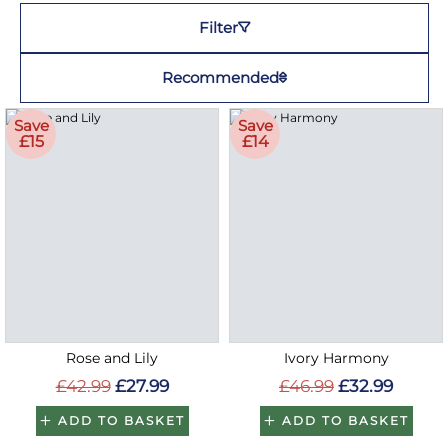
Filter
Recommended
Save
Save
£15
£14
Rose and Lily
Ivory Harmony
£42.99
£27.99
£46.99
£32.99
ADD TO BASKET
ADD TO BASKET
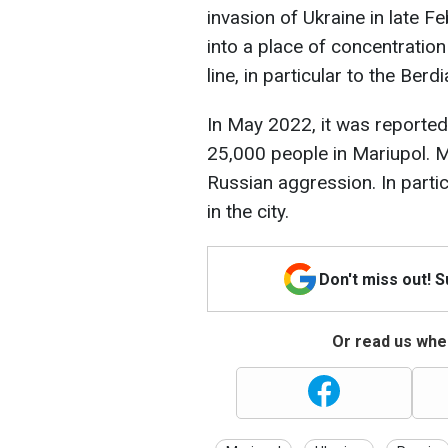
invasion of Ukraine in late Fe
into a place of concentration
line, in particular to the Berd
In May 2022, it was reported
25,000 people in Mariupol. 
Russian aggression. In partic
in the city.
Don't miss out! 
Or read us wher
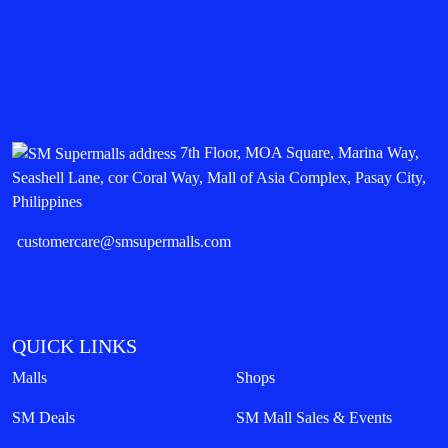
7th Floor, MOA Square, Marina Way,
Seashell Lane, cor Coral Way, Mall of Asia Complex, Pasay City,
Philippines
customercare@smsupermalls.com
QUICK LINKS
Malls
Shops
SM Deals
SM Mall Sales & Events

--

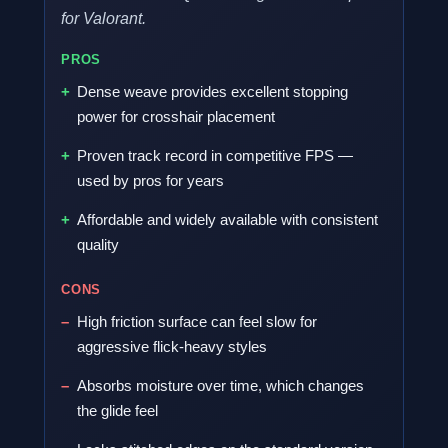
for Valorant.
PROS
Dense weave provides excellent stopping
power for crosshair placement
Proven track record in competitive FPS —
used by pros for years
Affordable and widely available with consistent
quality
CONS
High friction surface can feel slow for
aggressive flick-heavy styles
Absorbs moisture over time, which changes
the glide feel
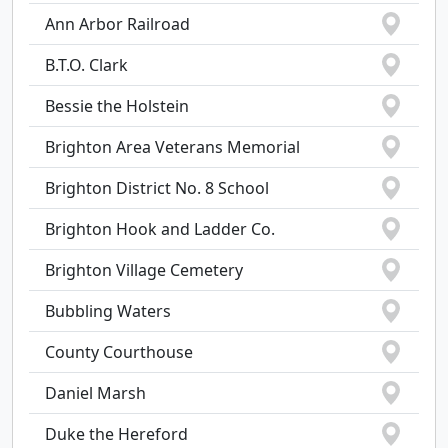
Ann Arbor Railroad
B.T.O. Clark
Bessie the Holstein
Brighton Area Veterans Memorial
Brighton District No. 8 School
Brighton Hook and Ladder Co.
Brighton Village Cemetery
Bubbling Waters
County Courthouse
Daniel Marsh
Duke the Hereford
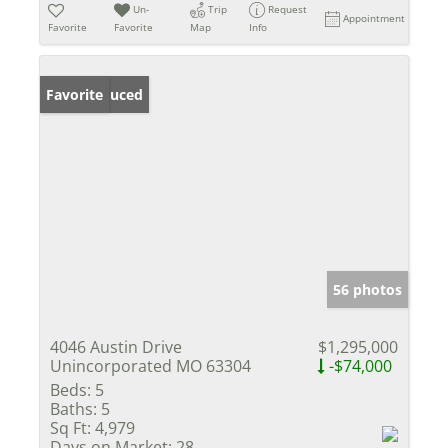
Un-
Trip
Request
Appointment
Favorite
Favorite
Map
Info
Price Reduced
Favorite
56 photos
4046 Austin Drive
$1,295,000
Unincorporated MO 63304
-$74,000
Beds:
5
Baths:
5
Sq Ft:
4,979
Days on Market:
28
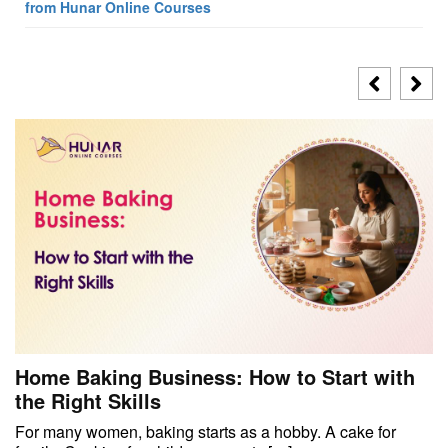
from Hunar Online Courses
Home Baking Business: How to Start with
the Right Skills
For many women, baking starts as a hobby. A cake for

---

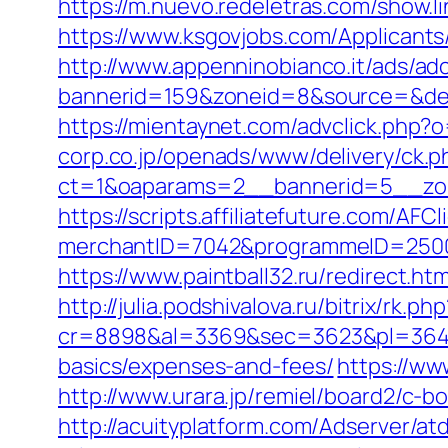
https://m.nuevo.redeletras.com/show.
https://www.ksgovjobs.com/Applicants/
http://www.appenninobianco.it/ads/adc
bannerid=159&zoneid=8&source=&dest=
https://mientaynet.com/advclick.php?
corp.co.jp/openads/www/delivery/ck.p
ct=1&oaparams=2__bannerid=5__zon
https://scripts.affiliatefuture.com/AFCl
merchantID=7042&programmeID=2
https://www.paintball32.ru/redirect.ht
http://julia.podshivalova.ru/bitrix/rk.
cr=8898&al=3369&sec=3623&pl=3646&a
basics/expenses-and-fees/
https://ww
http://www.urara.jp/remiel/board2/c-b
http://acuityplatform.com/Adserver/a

- [Work required]:
Could you retype exactly the lines above, starting at the line that contains "QUICK LINKS" and ending at the line that contains "SM Mall Sales & Events", and nothing more?

- [Solution to this task]:
QUICK LINKS
Malls
Shops
SM Deals
SM Mall Sales & Events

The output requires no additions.